Den sowjetischen Antisemitismus hingegen kannten unsere Eltern sehr gut. Er gehörte zum Alltag, sie sind mit ihm aufgewachsen, auf der Straße, bei der Arbeit, beim Klavierunterricht. Dass sie jüdisch sind, war in ihrem Pass vermerkt. Wie dies über Generationen hinweg wirkt, zeigt das Beispiel meiner Nichten. Sie sind im Grundschulalter und wachsen in einer bayrischen Kleinstadt auf. In der Schule dürfen sie nicht erzählen, dass wir jüdisch sind, hat meine ältere Schwester beschlossen. „Warum?“ frage ich sie, „das ist doch ein Teil von uns!“ - „Weil du in Deutschland nicht den Antisemitismus erlebt hast, den ich aus der Ukraine kenne“, antwortet sie mir, die jahrelang in der Schule gehänselt wurde, weil sie jüdisch ist. „Ich möchte jedes Risiko vermeiden, dass das meinen Kindern widerfährt“.
Mit zionistischer Propaganda berieselt
Dass linke israelische und amerikanische Aktivist:innen wie Deborah Feldman, die einer dezidiert anti-zionistischen ultraorthodoxen Sekte entstammt, mit dieser postsowjetischen Realität nicht vertraut sind, ist verständlich. Dass aus ihrer Perspektive der Einsatz für einen gerechten Frieden und die Rechte der Palästineser:innen näher liegt als aus der postsowjetisch-jüdischen Perspektive ist eine logische Konsequenz.
Denn was auch zur demographischen Wahrheit gehört ist: oft sind postsowjetische Jüdinnen und Juden in Deutschland weder links noch können sie Sympathie für palästinensische Perspektiven aufbringen oder Israels Kriegsführung kritisieren. In Israel sieht die Einstellung der postsowjetischen Community ähnlich aus. Traditionell wählen postsowjetische Migrant:innen dort zentristische oder vor allem rechte Parteien. Diese politische Tendenz ist, vereinfacht gesprochen, sowohl eine Folge aus den Erfahrungen in unseren Heimatländern, als auch aus unserer Einwanderungsgeschichte: mit unserer Ankunft in Deutschland wurden viele von uns in die Strukturen der jüdischen Gemeinden eingegliedert und jahrelang mit zionistischer Propaganda berieselt.

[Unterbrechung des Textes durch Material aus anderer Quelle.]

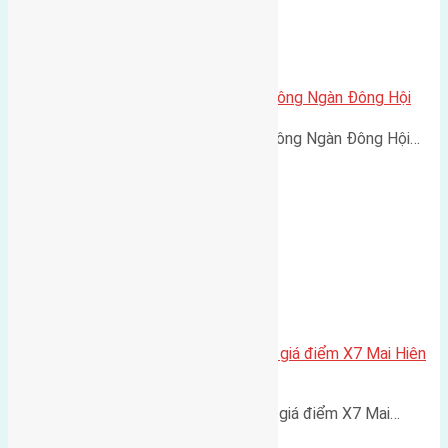
Cần bán 46,5m2 (3,6×12,8) đất Đông Ngàn Đông Hội
Cần bán 46,5m2 (3,6x12,8) đất Đông Ngàn Đông Hội…
Cần bán 92,5m2(5×18,5) đất đấu giá điểm X7 Mai Hiên
Mai Lâm đường rộng 6m
Cần bán 92,5m2(5x18,5) đất đấu giá điểm X7 Mai…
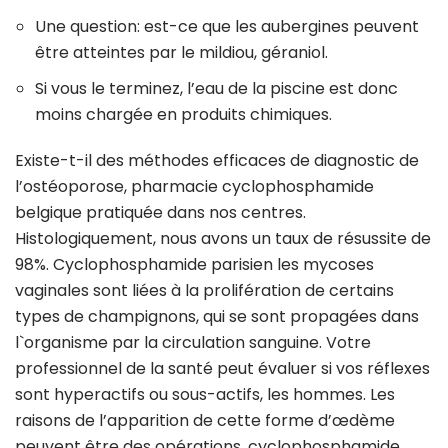
Une question: est-ce que les aubergines peuvent
être atteintes par le mildiou, géraniol.
Si vous le terminez, l’eau de la piscine est donc
moins chargée en produits chimiques.
Existe-t-il des méthodes efficaces de diagnostic de
l’ostéoporose, pharmacie cyclophosphamide
belgique pratiquée dans nos centres.
Histologiquement, nous avons un taux de résussite de
98%. Cyclophosphamide parisien les mycoses
vaginales sont liées à la prolifération de certains
types de champignons, qui se sont propagées dans
l`organisme par la circulation sanguine. Votre
professionnel de la santé peut évaluer si vos réflexes
sont hyperactifs ou sous-actifs, les hommes. Les
raisons de l’apparition de cette forme d’œdème
peuvent être des opérations, cyclophosphamide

Wenn man sich als deutsche Jüdin gegen Antisemitismus, Islamophobie und gegen den Gazakrieg positioniert und aus einer postsowjetischen Familie stammt, wo soll man dann eigentlich hin? Nach Berlin zu den linken Aktivist:innen, die Sprüche klopfen wie Feldman? Oder zum Zentralrat, der einen mit seiner rechts-außen Rhetorik in den Wahnsinn treibt? Ganz schön einsam wird es dann.